# 2LT Tracy Alger



## rv808 (Nov 10, 2007)

LT Alger and I were in the same platoon at OCS last year.  She will be missed
RIP. 

http://www.620wtmj.com/news/local/10995961.html


----------



## Gypsy (Nov 10, 2007)

RIP 2LT Alger, prayers out to your family and Brothers and Sisters.

Ral...so sorry for your loss as well.


----------



## tova (Nov 11, 2007)

RIP, Godspeed, PBS....


----------



## Typhoon (Nov 11, 2007)

RIP Lt. Alger.
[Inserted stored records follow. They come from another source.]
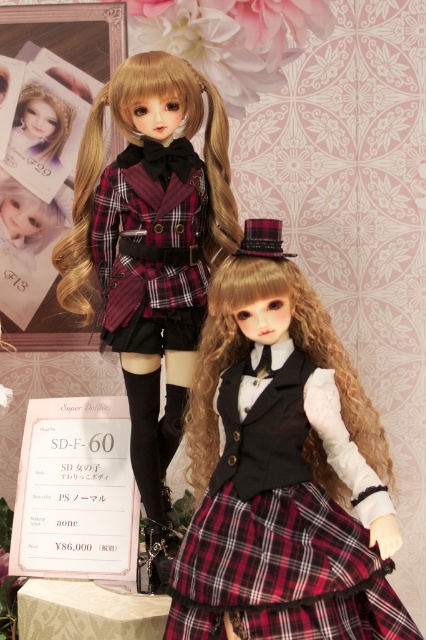 Question: Which point is closer to the camera?

Choices:
 (A) matte black doll at upper left
 (B) plaid fabric dress at center
 (C) plaid fabric skirt at center

Answer: (C)

Question: Is plaid fabric dress at center above matte black doll at upper left?

Choices:
 (A) yes
 (B) no

Answer: (B)

Question: Is plaid fabric dress at center smaller than plaid fabric skirt at center?

Choices:
 (A) yes
 (B) no

Answer: (B)

Question: Which point is closer to the camera?

Choices:
 (A) (262, 381)
 (B) (164, 280)
 (C) (141, 332)
 (D) (282, 540)

Answer: (D)

Question: Which object is positioned closest to the plaid fabric dress at center?

Choices:
 (A) black plaid kilt at center
 (B) matte black doll at upper left

Answer: (B)

Question: Does plaid fabric dress at center appear on the right side of black plaid kilt at center?

Choices:
 (A) yes
 (B) no

Answer: (A)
My thoughts and prayers out to the members of her unit, and to her family and friends back at home in Wisconsin. 

I am so sorry for your loss, rv, and hope you know that I am just a call away...


----------



## Paddlefoot (Nov 11, 2007)

I'm very sorry to hear that, rv. She is a Wisconsin native, I see, and the Chicago Trib ran a short piece on her last week. A barrel racer, so she had to be pretty tough.

RIP.


----------



## Mikko1208 (Nov 11, 2007)

Rest In Peace


----------



## Ex3 (Nov 11, 2007)

May she rest in peace.

Sorry for your loss, Ral.


----------



## Chopstick (Nov 11, 2007)

RIP


----------



## bicque (Nov 12, 2007)

Rest in Peace Lt. Alger.


----------